*Data to process*.
▼
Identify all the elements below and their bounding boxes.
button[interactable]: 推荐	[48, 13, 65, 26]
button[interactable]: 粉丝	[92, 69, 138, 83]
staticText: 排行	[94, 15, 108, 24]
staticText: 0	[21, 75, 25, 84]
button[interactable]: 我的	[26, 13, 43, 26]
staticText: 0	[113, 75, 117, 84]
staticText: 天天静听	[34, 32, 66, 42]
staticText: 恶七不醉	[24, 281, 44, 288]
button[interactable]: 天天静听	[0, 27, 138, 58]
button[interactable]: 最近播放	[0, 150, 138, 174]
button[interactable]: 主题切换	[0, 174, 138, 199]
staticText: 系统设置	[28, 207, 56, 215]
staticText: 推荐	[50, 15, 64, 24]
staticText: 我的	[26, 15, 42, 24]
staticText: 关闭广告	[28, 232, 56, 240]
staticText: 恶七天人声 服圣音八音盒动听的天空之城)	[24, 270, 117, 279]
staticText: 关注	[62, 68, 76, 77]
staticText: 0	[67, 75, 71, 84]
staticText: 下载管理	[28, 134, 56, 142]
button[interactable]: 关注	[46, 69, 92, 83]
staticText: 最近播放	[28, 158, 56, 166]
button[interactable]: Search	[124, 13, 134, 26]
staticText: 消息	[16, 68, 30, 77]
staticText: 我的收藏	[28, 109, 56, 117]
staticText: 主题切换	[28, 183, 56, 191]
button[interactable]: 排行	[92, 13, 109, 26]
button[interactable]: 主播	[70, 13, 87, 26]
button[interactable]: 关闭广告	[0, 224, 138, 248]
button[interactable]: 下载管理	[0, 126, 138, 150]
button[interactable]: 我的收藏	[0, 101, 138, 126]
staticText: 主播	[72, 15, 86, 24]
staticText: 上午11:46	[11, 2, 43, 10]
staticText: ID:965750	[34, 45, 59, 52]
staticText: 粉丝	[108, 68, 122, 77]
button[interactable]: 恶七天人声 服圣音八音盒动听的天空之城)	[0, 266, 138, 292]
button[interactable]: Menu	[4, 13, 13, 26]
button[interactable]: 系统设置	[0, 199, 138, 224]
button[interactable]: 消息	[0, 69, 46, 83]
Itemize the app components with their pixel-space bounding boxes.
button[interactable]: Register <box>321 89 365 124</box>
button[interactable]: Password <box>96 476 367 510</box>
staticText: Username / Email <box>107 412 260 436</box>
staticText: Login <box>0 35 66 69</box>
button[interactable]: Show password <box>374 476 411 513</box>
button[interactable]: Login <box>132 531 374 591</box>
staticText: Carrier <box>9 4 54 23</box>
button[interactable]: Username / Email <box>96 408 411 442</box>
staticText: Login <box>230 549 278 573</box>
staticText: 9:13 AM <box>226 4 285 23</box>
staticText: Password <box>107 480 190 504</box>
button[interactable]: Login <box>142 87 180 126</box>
▲
*Exercise objective*.
Give back all of the entries above, unchanged in every word.

*Answer to the exercise*.
Identify all the elements below and their bounding boxes.
button[interactable]: 推荐	[48, 13, 65, 26]
button[interactable]: 粉丝	[92, 69, 138, 83]
staticText: 排行	[94, 15, 108, 24]
staticText: 0	[21, 75, 25, 84]
button[interactable]: 我的	[26, 13, 43, 26]
staticText: 0	[113, 75, 117, 84]
staticText: 天天静听	[34, 32, 66, 42]
staticText: 恶七不醉	[24, 281, 44, 288]
button[interactable]: 天天静听	[0, 27, 138, 58]
button[interactable]: 最近播放	[0, 150, 138, 174]
button[interactable]: 主题切换	[0, 174, 138, 199]
staticText: 系统设置	[28, 207, 56, 215]
staticText: 推荐	[50, 15, 64, 24]
staticText: 我的	[26, 15, 42, 24]
staticText: 关闭广告	[28, 232, 56, 240]
staticText: 恶七天人声 服圣音八音盒动听的天空之城)	[24, 270, 117, 279]
staticText: 关注	[62, 68, 76, 77]
staticText: 0	[67, 75, 71, 84]
staticText: 下载管理	[28, 134, 56, 142]
button[interactable]: 关注	[46, 69, 92, 83]
staticText: 最近播放	[28, 158, 56, 166]
button[interactable]: Search	[124, 13, 134, 26]
staticText: 消息	[16, 68, 30, 77]
staticText: 我的收藏	[28, 109, 56, 117]
staticText: 主题切换	[28, 183, 56, 191]
button[interactable]: 排行	[92, 13, 109, 26]
button[interactable]: 主播	[70, 13, 87, 26]
button[interactable]: 关闭广告	[0, 224, 138, 248]
button[interactable]: 下载管理	[0, 126, 138, 150]
button[interactable]: 我的收藏	[0, 101, 138, 126]
staticText: 主播	[72, 15, 86, 24]
staticText: 上午11:46	[11, 2, 43, 10]
staticText: ID:965750	[34, 45, 59, 52]
staticText: 粉丝	[108, 68, 122, 77]
button[interactable]: 恶七天人声 服圣音八音盒动听的天空之城)	[0, 266, 138, 292]
button[interactable]: Menu	[4, 13, 13, 26]
button[interactable]: 系统设置	[0, 199, 138, 224]
button[interactable]: 消息	[0, 69, 46, 83]
Itemize the app components with their pixel-space bounding boxes.
button[interactable]: Register <box>321 89 365 124</box>
button[interactable]: Password <box>96 476 367 510</box>
staticText: Username / Email <box>107 412 260 436</box>
staticText: Login <box>0 35 66 69</box>
button[interactable]: Show password <box>374 476 411 513</box>
button[interactable]: Login <box>132 531 374 591</box>
staticText: Carrier <box>9 4 54 23</box>
button[interactable]: Username / Email <box>96 408 411 442</box>
staticText: Login <box>230 549 278 573</box>
staticText: 9:13 AM <box>226 4 285 23</box>
staticText: Password <box>107 480 190 504</box>
button[interactable]: Login <box>142 87 180 126</box>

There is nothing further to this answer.